# 2012 Trek Madone photos!



## krtassoc (Sep 23, 2005)

2012 Trek Madone photos:

http://www.ciclonline.com/foto-gallery/category/210-trek-madone-2013.html

http://velonews.competitor.com/2012/04/news/andy-schleck-i-will-be-ready-for-the-ardennes_213324


----------



## Rob (Mar 3, 2004)

Wrong velonews link...


----------



## Hottody (Mar 31, 2012)

Nice...thank you for sharing the info!


----------



## AlphaDogCycling (Sep 18, 2011)

Nice slideshow, but this is the Domane, and not the new Madone. The front front / seat cluster areas are dead give aways.


----------



## Hooger (Dec 25, 2011)

exact,that is the domane,the new madone in june


----------



## krtassoc (Sep 23, 2005)

I believe that if you look very closely you will see that it 'is not' the new Domane but indeed...the 2013 Madone!


----------



## AlphaDogCycling (Sep 18, 2011)

@krtassoc,

What leads you to believe this is the new Madone, and not the Domane?

This picture clearly shows the split seat stay suspension.

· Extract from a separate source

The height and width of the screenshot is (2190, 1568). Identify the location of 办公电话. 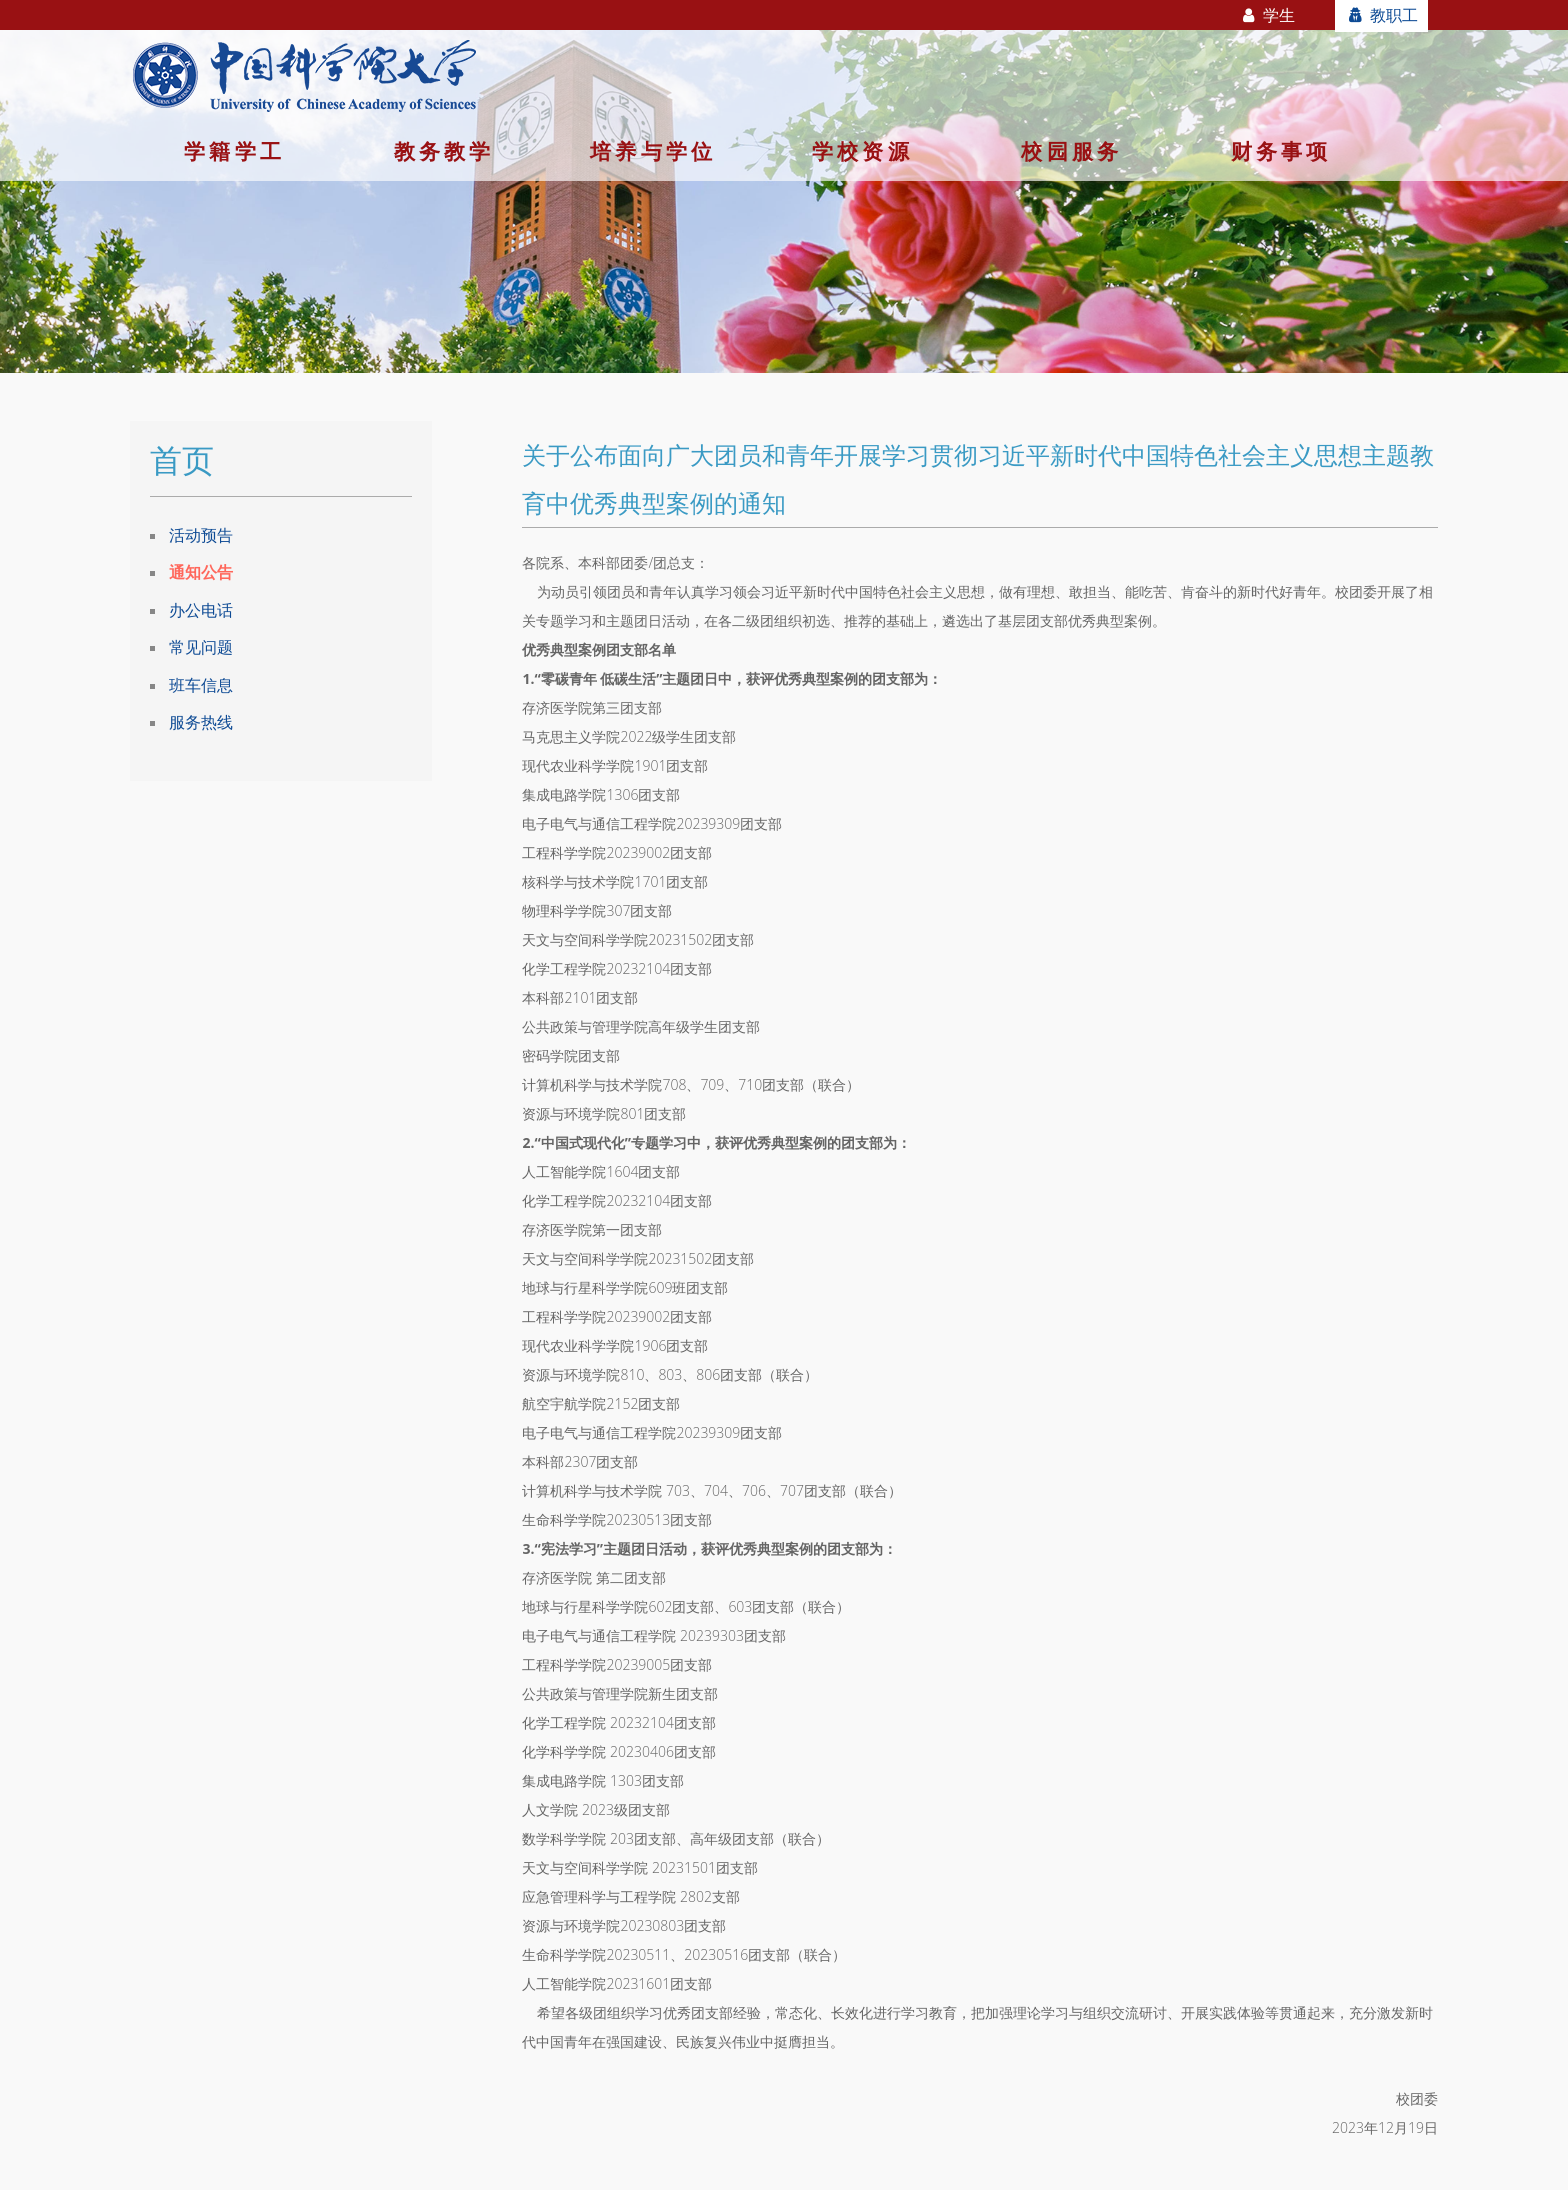
(201, 610).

While this picture shows the longer rake on the front fork and the characteristic Domane "reversed" front drop-outs


----------



## 202cycle (Sep 13, 2011)

http://www.ciclonline.com/foto-gallery/210-trek-madone-2013/detail/1226-trek-madone-2013-1.html

the bike in the foreground is the 2012 Madone, background 2012 Domane.


----------



## cxwrench (Nov 9, 2004)

krtassoc said:


> I believe that if you look very closely you will see that it 'is not' the new Domane but indeed...the 2013 Madone!


wrong...


----------



## 202cycle (Sep 13, 2011)

Wrong is right. I can't imagine why the 2013 Madone would not use the new cable routing. I can clearly see the pinned joint on the bike in the background. Nothing new to see here.


----------